The mODa workshops bring together researchers and practitioners to present and discuss recent advances and applications in the field of optimum experimental design. Early career researchers are a particular focus of the workshops, providing them an opportunity to establish professional networks with leading researchers in the field. Substantial opportunities are always provided for individual research discussions and mentoring. mODa is (generally) organised every three years, starting from 1987 (Eisenach, former GDR). An important feature of the early workshops was that they brought together researchers from either side of the (collapsing) Iron Curtain. The meetings have in the past been held in a variety of both Eastern and Western European countries. After a short Covid-induced delay, the 13th edition of the workshop series will be held in Southampton, UK, 9–15 July 2023. The UK has a strong tradition in DoE dating from the development of methods for randomised experiments at the Rothamsted Experimental Station in the 1920s. mODa 13 will be the first mODa workshop hosted in the UK.

Formal statistical methodology for designing experiments has benefitted experimenters for over a century in ensuring accurate and precise conclusions can be drawn from experimental data for minimum cost.

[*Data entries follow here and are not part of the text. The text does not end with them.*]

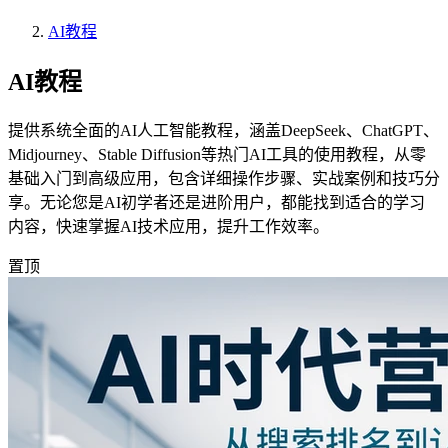
AI教程
AI教程
提供系统全面的AI人工智能教程，涵盖DeepSeek、ChatGPT、
Midjourney、Stable Diffusion等热门AI工具的使用教程，从零
基础入门到高级应用，包含详细操作步骤、实战案例和技巧分
享。无论您是AI初学者还是进阶用户，都能找到适合的学习
内容，快速掌握AI技术应用，提升工作效率。
置顶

It is still an active, modern research field, particularly valued in industrial settings where experimental costs are high (e.g. manufacturing), statistical rigour is a regulatory requirement (e.g. clinical trials) or where causal reasoning is necessary (e.g. A/B testing in the technology industry). Even in fields where high-throughput or “big data” is available, clarity in conclusions can be provided by statistical design thinking on fundamentals such as randomisation, replication and stratification. Published proceedings of the mODa workshops have traditionally been made available (see the list in the References section). The 17 papers in the proceedings for the 13th workshop reflect many modern trends in optimum design: analytic and numerical construction of designs under different, possible multiple criteria; big data subsampling; connections to machine learning and uncertainty quantification; and clinical studies and trials.

  1. 1.

    Radloff and Schwabe present analytical results on D-optimal designs when the experimental region is a k-dimensional sphere. For a class of models with symmetrical intensity functions, which includes binary response models with logit and probit links, their results simplify design search considerably. They further propose three construction methods for minimally supported exact designs and show through examples that these are highly efficient. The results can be generalized to arbitrary k-dimensional ellipsoidal design regions.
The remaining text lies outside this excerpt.